Catholic Herald Staff
Before any cases of the new coronavirus had even been reported, leadership in the Diocese of Superior had mobilized action plans. While schools were the first hit with closure and distance learning, parishes are facing more pressing concerns as an unintended result of the state’s “Safer at Home” order.
Still, there are clear signs of new life budding around the diocese in the form of fervent resilience, comprehensive initiatives and evangelistic dynamism.
Bishop James P. Powers, after sending out common sense precautions the week prior, wrote a letter on March 13 issuing the first set of directives and guidelines after Gov.
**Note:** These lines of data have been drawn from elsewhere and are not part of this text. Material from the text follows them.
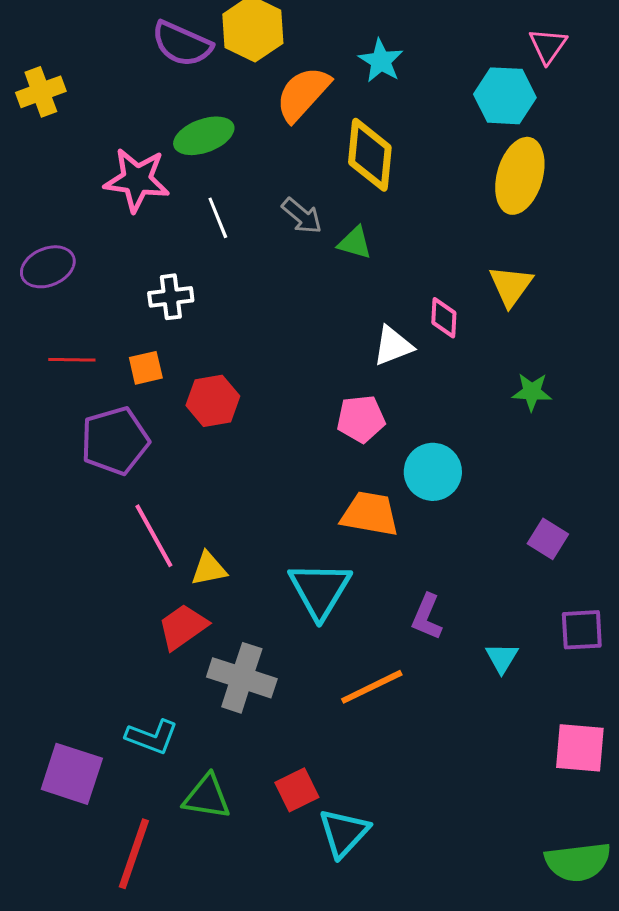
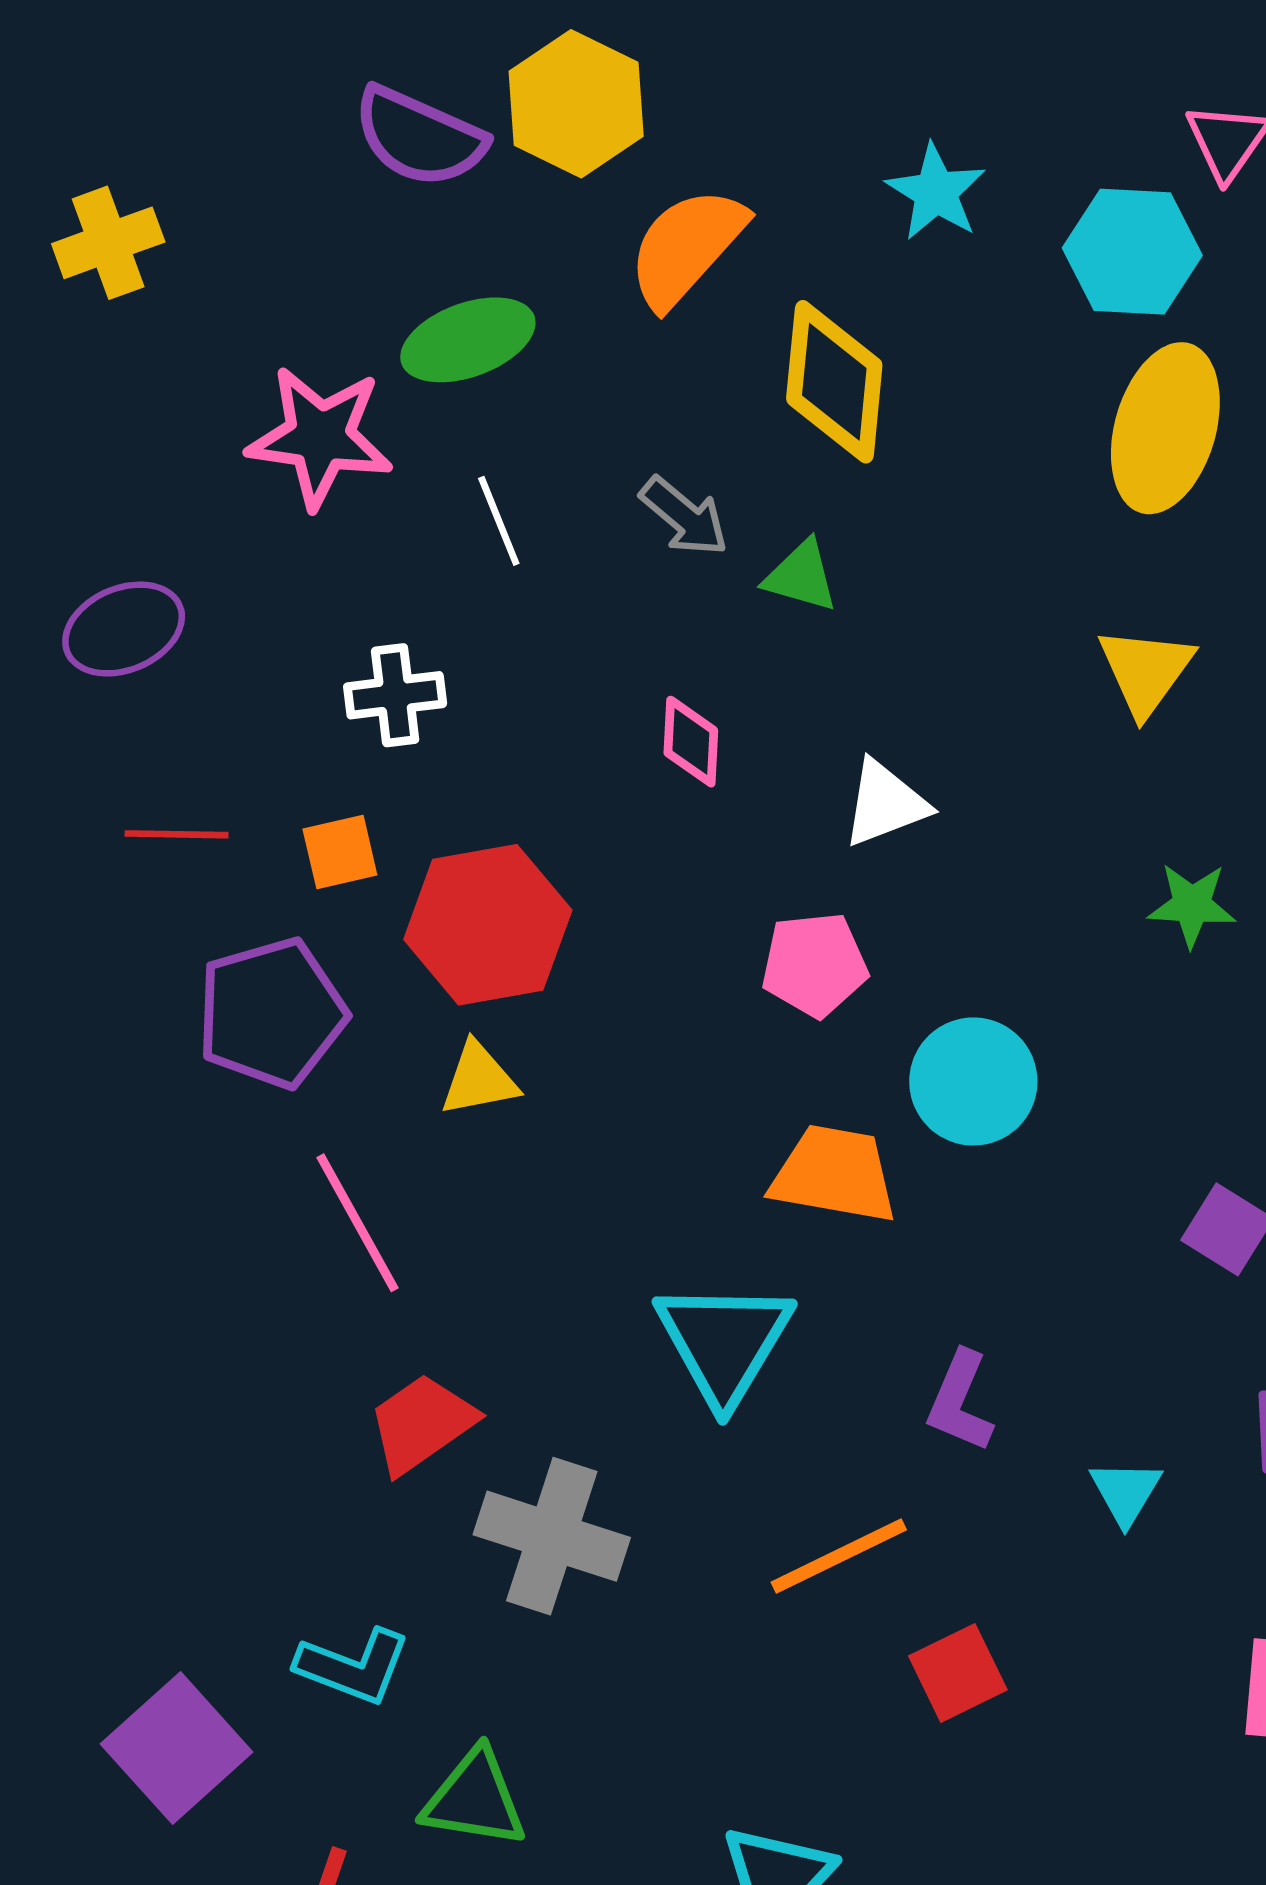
cyan star: (381, 61) -> (936, 192), moved
pink diamond: (444, 318) -> (691, 742), moved
red hexagon: (213, 401) -> (488, 925), size x1.4
yellow triangle: (209, 569) -> (479, 1079), moved
purple square: (72, 774) -> (177, 1748), turned 30
red square: (297, 790) -> (958, 1673), moved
Tony Evers declared a public health emergency.
Fewer than two weeks later, just prior to the statewide lockdown through a stay-at-home order prohibiting non-essential travel, the bishop released his third letter. He asked the faithful to shower their parishes with support and closed the letter in gratitude for the lives of stewardship and faith of the Catholics he shepherds.
The first confirmed cases of COVID-19 within the geographic boundaries of the diocese had been reported within days of the school closures – one case in both Douglas and Bayfield Counties, two in St. Croix County. The following Friday, those numbers had risen to four cases in both Douglas and St. Croix Counties with no others reported in Bayfield and one additional case confirmed in Vilas County in the diocese’s eastern edge.
As of March 29, the last data available before this issue went to print, Wisconsin was reporting 1,112 cases and 13 deaths. Within the Diocese of Superior, there were six cases in Douglas County; four in St. Croix County; two in both Bayfield and Vilas counties; one in Oneida County; and one case, a fatality, in Iron County.
Diocesan schools’ response
Diocesan Superintendent of Schools and Director of Catholic Formation and Hispanic Ministry Peggy Schoenfuss and assistant director Chris Hurtubise are in ongoing communications with school and parish catechetical leadership.
As the school closures came first, principals and teachers were the first to find themselves scrambling to adapt to distance learning models. Addressing their students’ physical and mental health, they are aware of the toll the situation is taking on parents and caregivers.
Rita Lee, principal at St. Mary’s School in Tomahawk, shared that their education committee had just finished reviewing and updating their extended closure plan; it was approved the day before schools shut their doors March 17.
“It was fresh in everyone’s mind, and we were somewhat prepared,” she stated.
Lee reported that “staff worked tirelessly” over the weekend – compiling student packets, necessary online resources lists and login information for parents and enough schoolwork for students during the first weeks of closure.
She noted that, like many other places in the diocese, “not all of our families have reliable internet access, or access to electronic devices for their children. For this reason, we tried to create a reasonable combination of pencil-and-paper work and online learning.”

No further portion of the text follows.